I'm actually not positive about your issue is now. I know those 4 lines I originally posted work in powershell. I copied them from my answer and pasted them in a powershell console and it worked. Passing strings as arguments on a script I don't know about and I can't test it where I'm at now. But try what I added and see what happens.

-edit 3-

This works, but I don't know why the ^ has to be repeated the 2nd time. If I just have 1 ^ it does not appear in the string so it won't match, but if i double it it works perfectly. No clue why ^ needs to be doubled in 1 place but not in the other.

powershell .\regex.ps1 '\"Test1\",\"Test2\"' '\"([^"]+?)\",\"([^^\"]+?)\"' "`$1`t`$2"

In powershell if you want to use escape characters you have to use double quote strings and use the backtick (`) to escape them. in the command line for the first and 2nd strings i have to use single quotes and use backslash (\) to escape the " character. For some reason in the 2nd parameter the 2nd ^ needs to be repeated twice in order for it to actually appear in the string. I have no idea why. For the 3rd parameter I had to use the backtick ` again for the string to work correctly when its passed into the powershell script.

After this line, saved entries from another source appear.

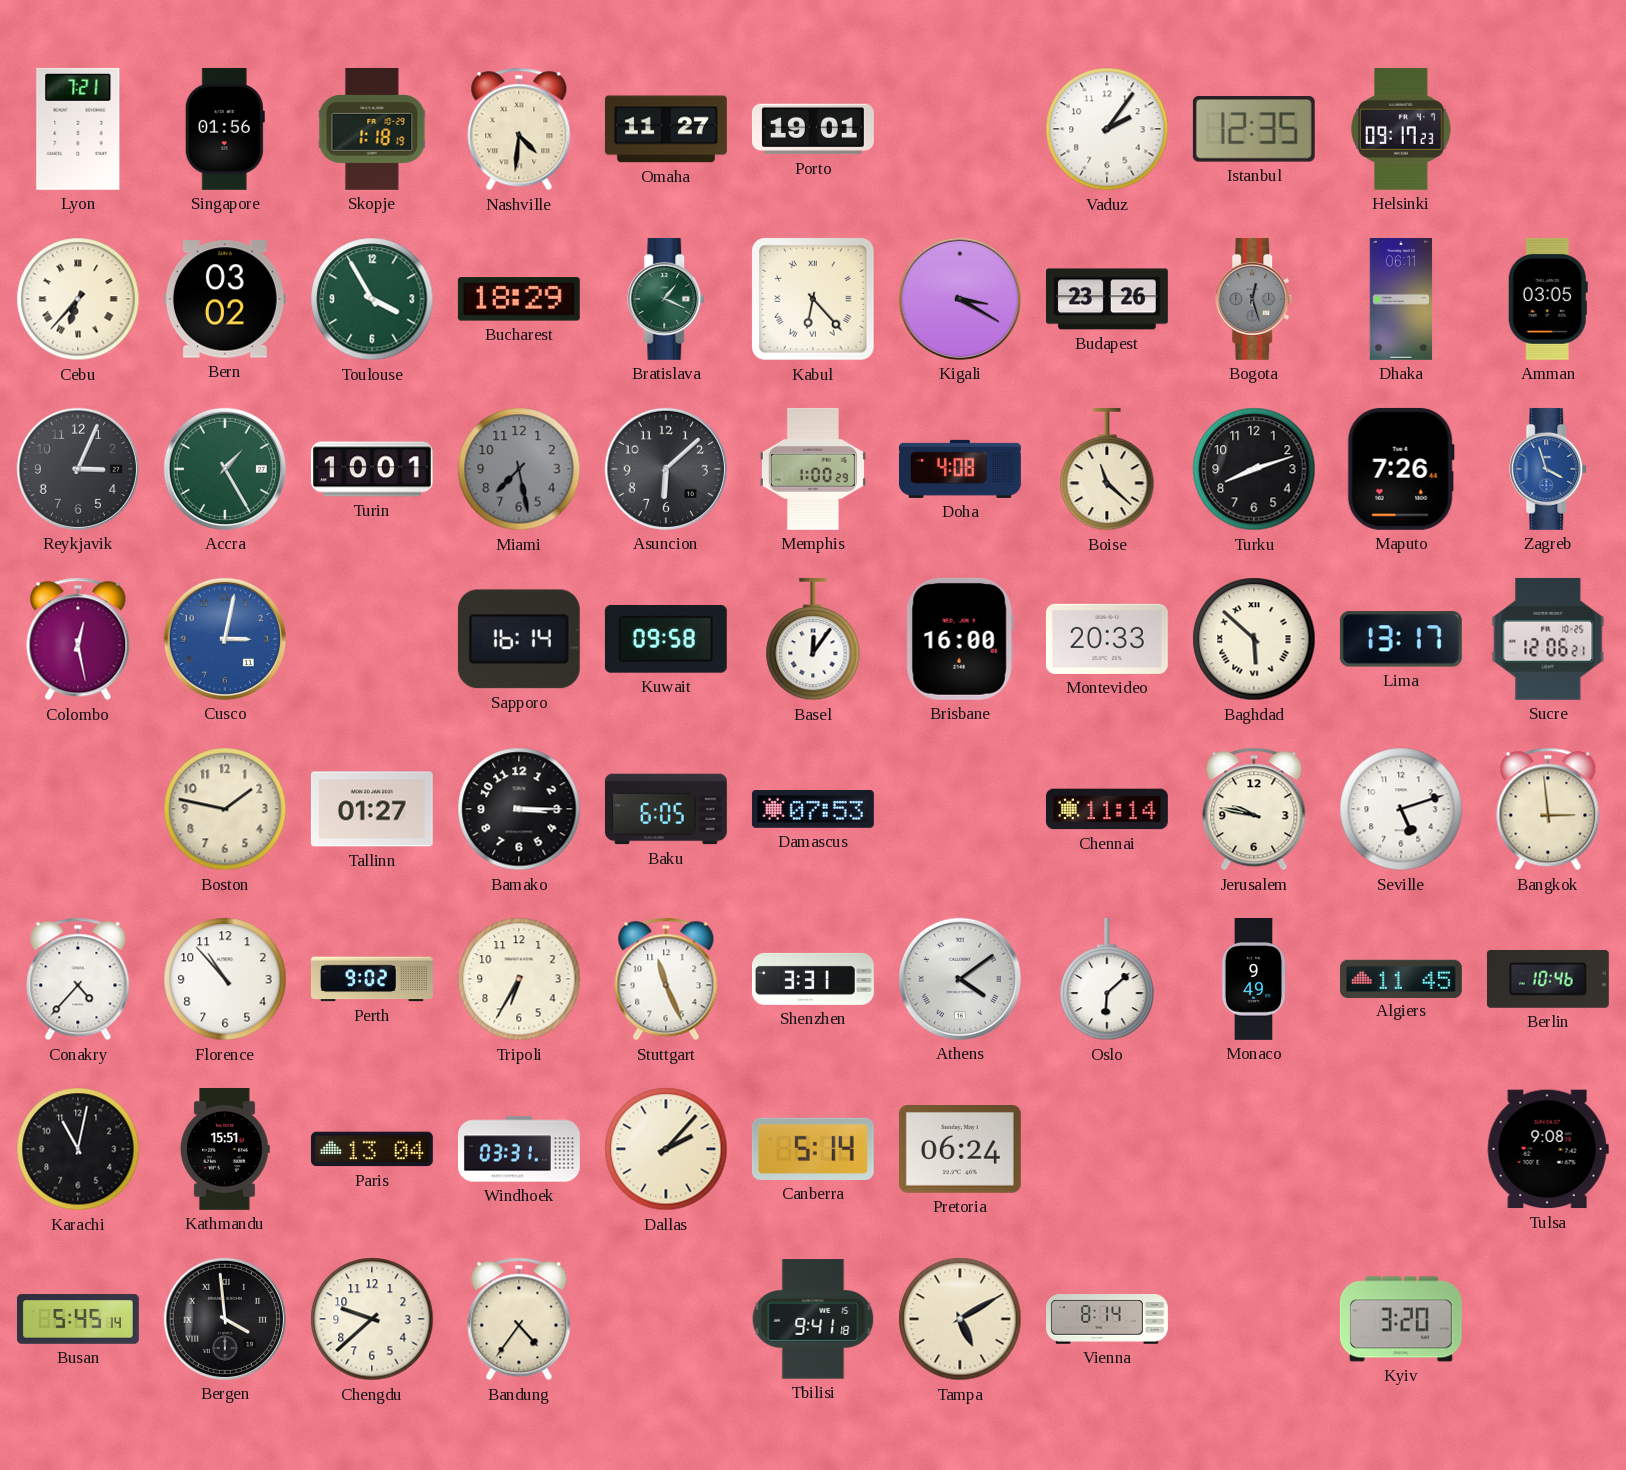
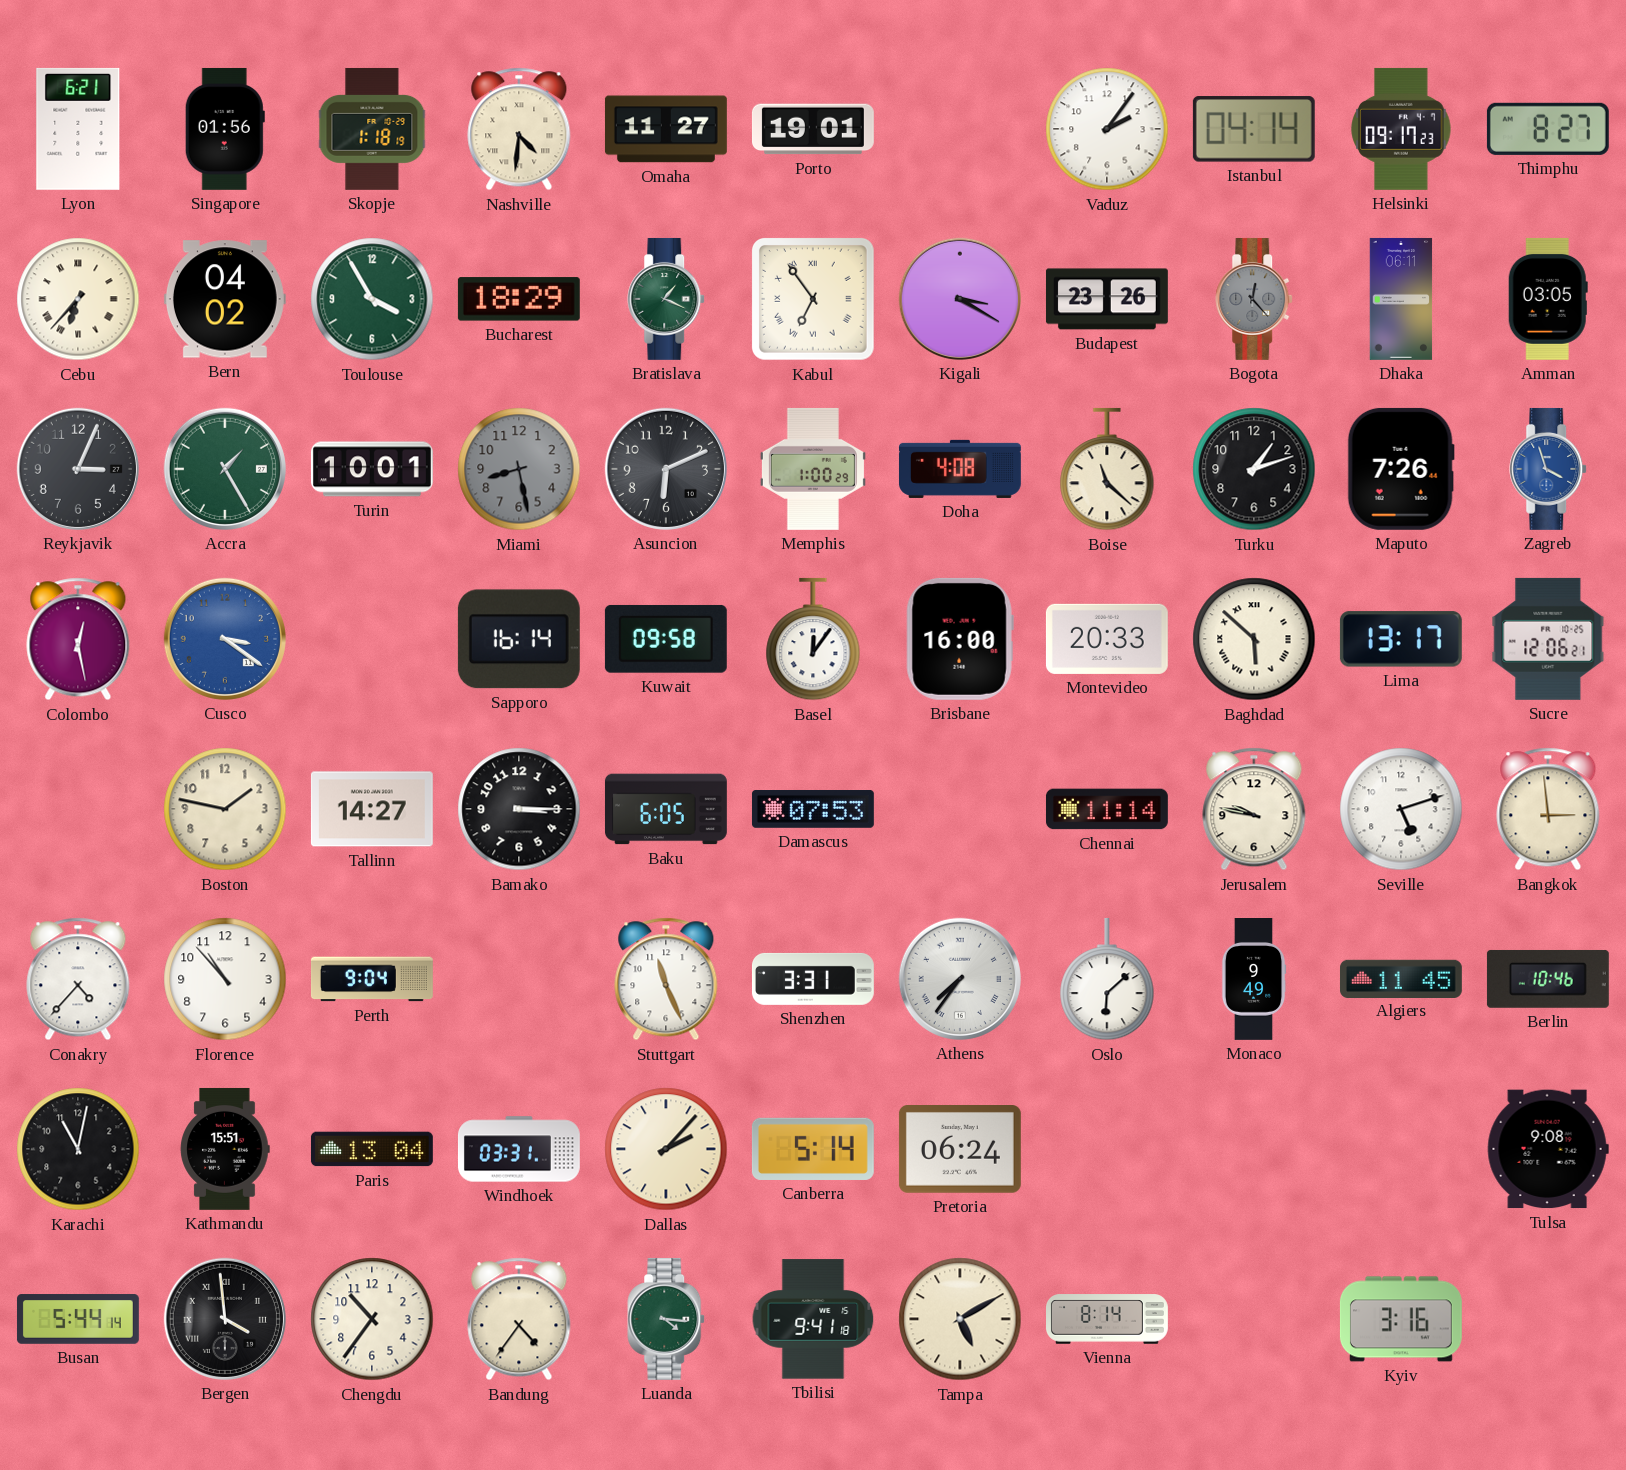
Lyon: 7:21 -> 6:21
Istanbul: 12:35 -> 04:14
Thimphu: none -> 8:27
Bern: 03:02 -> 04:02
Kabul: 6:23 -> 6:54
Bogota: 12:27 -> 12:23
Miami: 7:28 -> 8:28
Asuncion: 6:08 -> 6:11
Turku: 8:12 -> 1:12
Cusco: 3:02 -> 3:21
Tallinn: 01:27 -> 14:27
Perth: 9:02 -> 9:04
Tripoli: 6:35 -> none
Athens: 4:09 -> 7:36
Busan: 5:45 -> 5:44
Chengdu: 9:38 -> 10:36
Luanda: none -> 4:16
Kyiv: 3:20 -> 3:16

I blame Microsoft for handling strings with a high degree of inconsistency.

Solution 2

The escape character in PowerShell is the Backtick (`, same key as the ~), to expand `t it needs to be enclosed in quotes:

PS> $text -replace '","',"""`t"""

you can also escape the quotes:

PS> $text -replace '","',"`"`t`""

Type this in your console for more help:

PS> Get-Help about_Escape_Characters

Solution 3

If one enters the following into a console:

"This`tTest"

they will get:

This    Test

Clearly a tab has been placed.

Now, if one enters THIS into a console:

"Testing`tThis"

they will instead get:

Testing This

Did the tab go away? No, Powershell just treats tabs as formatting (as in trying to create columns for tables) and not an absolute number of spaces. What if Powershell is given a string that fills up the entire space left by a tab?

We can test this by entering the following:

"Testings`tThis"

We end up getting this output:

Testings        This

It just so happens that OP's $test string "Item 1","Item 2" encounters the second test case above and when "," is replaced with `t, it gets "eaten" and looks like just a space and not a tab character. Indeed, Shay's answer will work, but because of how tabs work it simply won't look like it does (with this string).

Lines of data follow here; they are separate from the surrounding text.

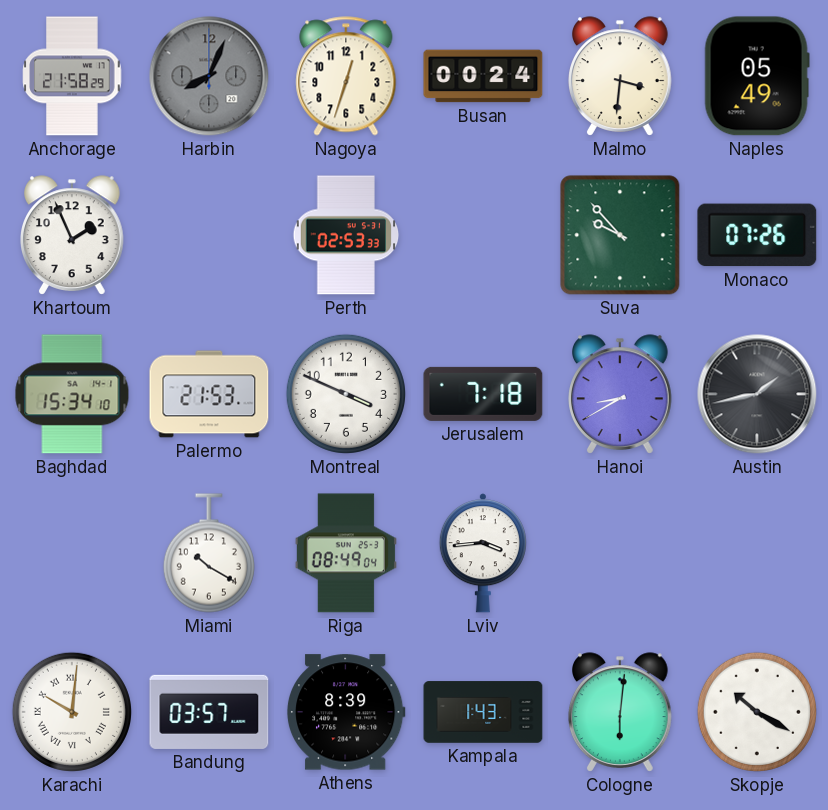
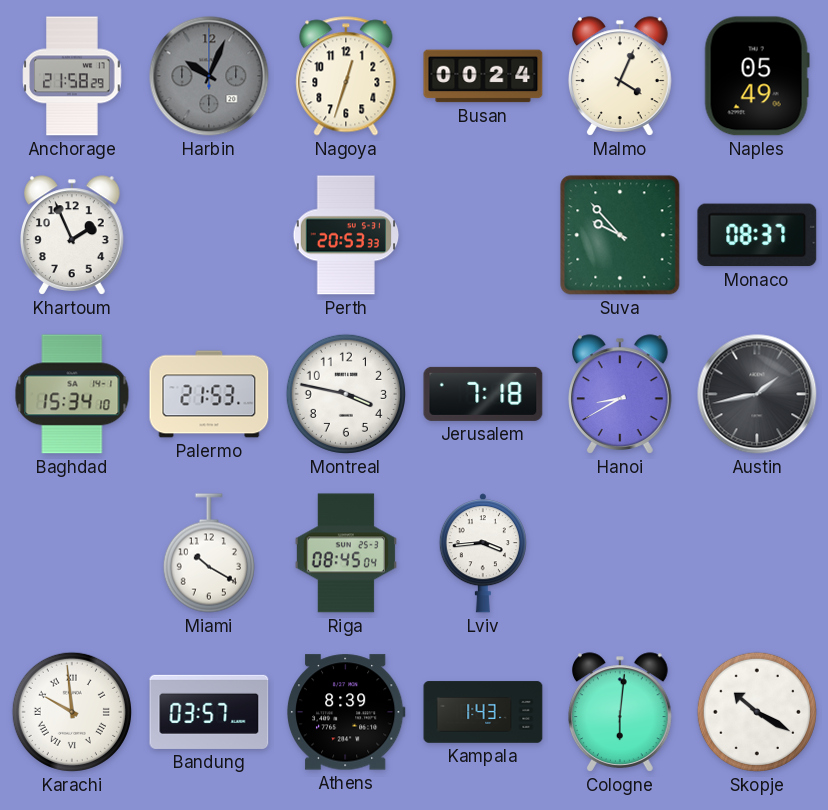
Harbin: 8:04 -> 10:04
Malmo: 3:31 -> 4:04
Perth: 02:53 -> 20:53
Monaco: 07:26 -> 08:37
Montreal: 3:49 -> 3:47
Riga: 08:49 -> 08:45
Karachi: 10:01 -> 9:59
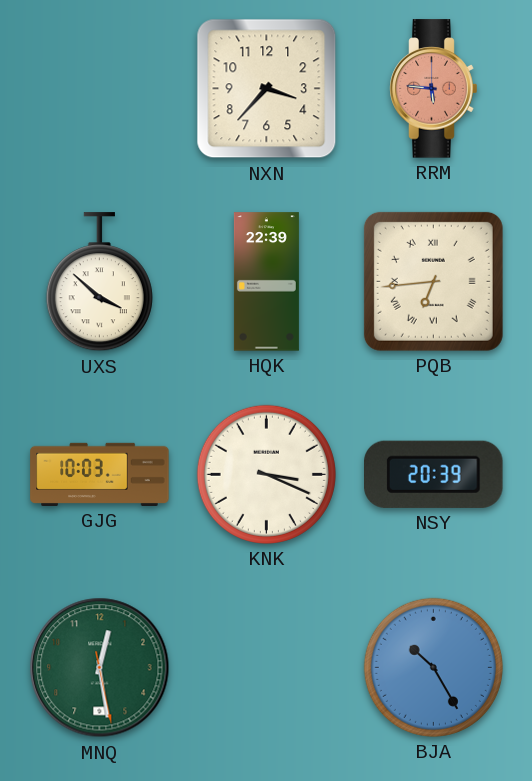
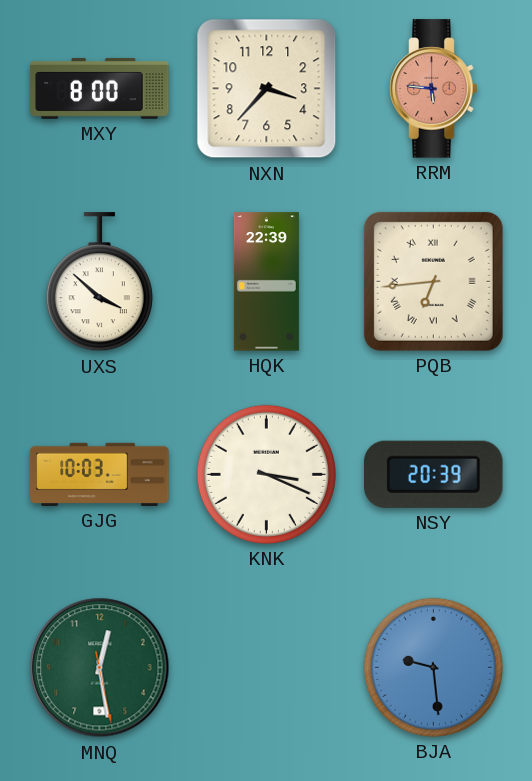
MXY: none -> 8:00
BJA: 10:25 -> 9:29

In summary, I advise to use a literal number of spaces instead of `t, like this:

$text -replace '","','     '

(That's 5 spaces between the last two 's)

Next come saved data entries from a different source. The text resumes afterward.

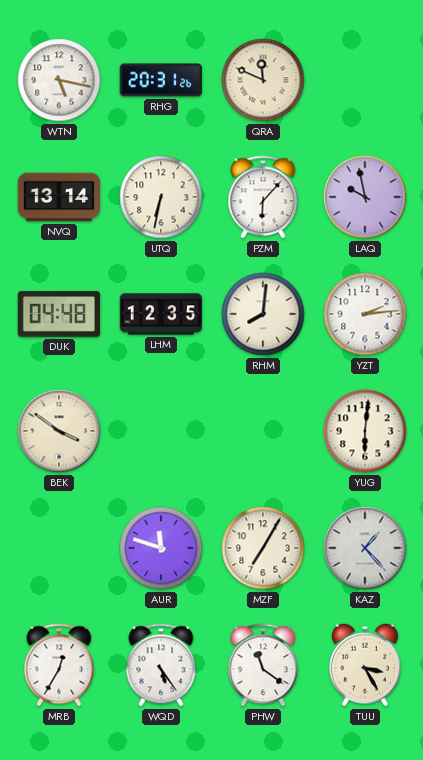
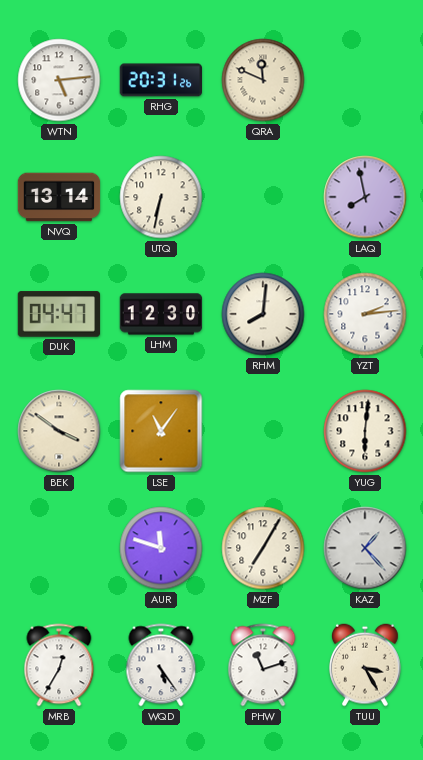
WTN: 5:17 -> 5:14
PZM: 6:07 -> none
LAQ: 9:58 -> 7:58
DUK: 04:48 -> 04:47
LHM: 12:35 -> 12:30
LSE: none -> 11:06
PHW: 11:21 -> 11:12
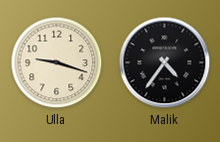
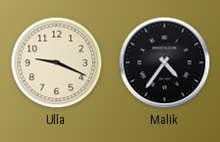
Ulla: 9:18 -> 9:19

Or, if this output is going to be read by some other program, then the previously mentioned solution:

$text -replace '","',"`t"

will work, but you'll just have to live with Powershell displaying it funny.

Note:

If you are REALLY positive you want to use your script, then do something like the following:

$inputPattern = '","'
$replacePattern = "`t"

`t doesn't expand into a tab if enclosed in single quotes ' but will if enclosed in double quotes ", like variables.

Share:
19,777
Tola Odejayi
Author by

Tola Odejayi

Updated on June 07, 2022

Comments

  • Tola Odejayi
    Tola Odejayi almost 2 years

    I have a string like this:

    "Item 1","Item 2"

    I would like to replace it so that it looks like this, using a powershell script:

    Item 1{tab character}Item 2

    I have this:

    $text = '"Item 1","Item 2"'
    $expr1 = '"([^"]+?)","([^"]+?)"'
    $expr2 = "$1\t$2"
    $line = [System.Text.RegularExpressions.Regex]::Replace($text, $expr1, $expr2);
    

    but it doesn't work.

    As an aside, is there a definitive reference for how to deal with escaping quotes and special characters in Powershell? I find it very confusing indeed.

    .

    .

    EDIT:

    The reason I want to do this is so that I can wrap this up in a parameterised script and call it using parameters. The script (regex-rs.ps1) is like this:

    param
    (
        [string] $text,
        [string] $inputPattern,
        [string] $replacePattern
    )
    
    function Main()
    {
        $text2 = [System.Text.RegularExpressions.Regex]::Replace($text, $inputPattern, $replacePattern);
        [System.Console]::WriteLine($text2);
    }
    
    Main;
    

    Unfortunately, when I call the script like this:

    powershell .\regex-rs.ps1 '"Text1","Text2"' '`"([^`"]+?)`",`"([^`"]+?)`"' '`$1`t`$2'
    

    It outputs:

    Text1,Text2
    

    In other words, no tab. What am I doing wrong?

    .

    .

    FURTHER EDIT IN RESPONSE TO NICK'S ANSWER BELOW: (I have to put this here, because the comment formatting in StackOverflow messes around with backticks)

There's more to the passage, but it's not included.